[Stored data entries]
• • • • •

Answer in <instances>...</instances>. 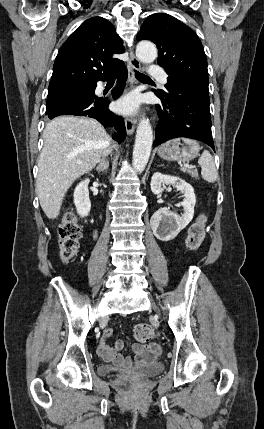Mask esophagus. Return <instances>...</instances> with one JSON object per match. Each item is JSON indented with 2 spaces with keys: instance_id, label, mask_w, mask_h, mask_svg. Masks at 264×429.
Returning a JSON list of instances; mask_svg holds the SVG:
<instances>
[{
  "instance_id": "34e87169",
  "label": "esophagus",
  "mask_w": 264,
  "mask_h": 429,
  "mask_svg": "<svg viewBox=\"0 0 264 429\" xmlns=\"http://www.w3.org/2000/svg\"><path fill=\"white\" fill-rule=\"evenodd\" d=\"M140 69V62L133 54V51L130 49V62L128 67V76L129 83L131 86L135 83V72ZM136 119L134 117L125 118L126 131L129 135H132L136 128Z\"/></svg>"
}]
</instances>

• • • • •

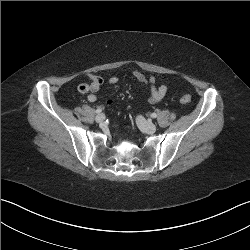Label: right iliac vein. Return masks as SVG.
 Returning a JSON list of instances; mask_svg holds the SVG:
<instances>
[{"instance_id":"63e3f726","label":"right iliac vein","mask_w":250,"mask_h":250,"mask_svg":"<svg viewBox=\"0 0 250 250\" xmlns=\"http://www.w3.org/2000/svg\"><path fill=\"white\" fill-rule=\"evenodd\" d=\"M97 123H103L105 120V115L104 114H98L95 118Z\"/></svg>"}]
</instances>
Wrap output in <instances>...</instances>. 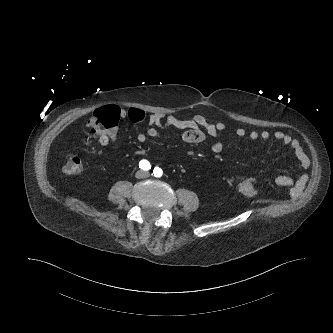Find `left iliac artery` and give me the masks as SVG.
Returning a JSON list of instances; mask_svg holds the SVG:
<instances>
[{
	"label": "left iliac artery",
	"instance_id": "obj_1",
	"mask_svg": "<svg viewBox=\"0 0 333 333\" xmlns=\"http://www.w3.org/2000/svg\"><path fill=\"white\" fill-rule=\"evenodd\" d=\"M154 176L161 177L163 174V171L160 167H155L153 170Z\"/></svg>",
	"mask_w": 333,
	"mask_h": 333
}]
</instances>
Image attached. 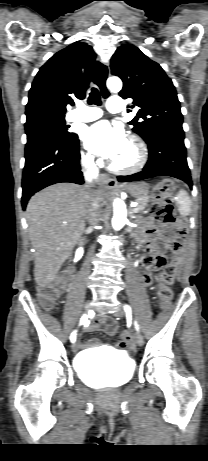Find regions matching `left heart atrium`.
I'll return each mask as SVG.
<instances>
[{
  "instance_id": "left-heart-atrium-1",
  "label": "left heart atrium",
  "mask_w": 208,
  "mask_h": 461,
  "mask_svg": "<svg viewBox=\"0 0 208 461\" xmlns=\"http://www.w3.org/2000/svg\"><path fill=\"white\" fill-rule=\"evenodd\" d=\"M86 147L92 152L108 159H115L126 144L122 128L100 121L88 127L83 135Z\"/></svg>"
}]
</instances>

• • • • •

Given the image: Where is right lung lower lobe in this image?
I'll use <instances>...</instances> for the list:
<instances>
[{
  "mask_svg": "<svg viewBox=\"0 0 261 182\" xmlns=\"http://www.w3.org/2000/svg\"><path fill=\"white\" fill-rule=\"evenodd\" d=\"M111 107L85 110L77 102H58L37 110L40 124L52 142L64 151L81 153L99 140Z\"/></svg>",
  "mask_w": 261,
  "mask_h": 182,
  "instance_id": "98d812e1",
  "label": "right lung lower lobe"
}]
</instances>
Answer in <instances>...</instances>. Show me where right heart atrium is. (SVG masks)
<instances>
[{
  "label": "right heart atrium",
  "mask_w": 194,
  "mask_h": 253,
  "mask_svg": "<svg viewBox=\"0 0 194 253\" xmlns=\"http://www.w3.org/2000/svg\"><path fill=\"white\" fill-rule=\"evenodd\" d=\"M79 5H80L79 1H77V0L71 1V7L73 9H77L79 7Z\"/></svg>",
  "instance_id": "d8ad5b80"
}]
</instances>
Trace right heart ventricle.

• • • • •

In the entries above, please find the line with "Answer in <instances>...</instances>. Show" and the line with "Trace right heart ventricle.", then write out exactly those two lines and every line between them, and nothing more.

Answer in <instances>...</instances>. Show me where right heart atrium is. (SVG masks)
<instances>
[{
  "label": "right heart atrium",
  "mask_w": 194,
  "mask_h": 253,
  "mask_svg": "<svg viewBox=\"0 0 194 253\" xmlns=\"http://www.w3.org/2000/svg\"><path fill=\"white\" fill-rule=\"evenodd\" d=\"M79 5H80L79 1H77V0L71 1V7L73 9H77L79 7Z\"/></svg>",
  "instance_id": "d8ad5b80"
}]
</instances>
Trace right heart ventricle.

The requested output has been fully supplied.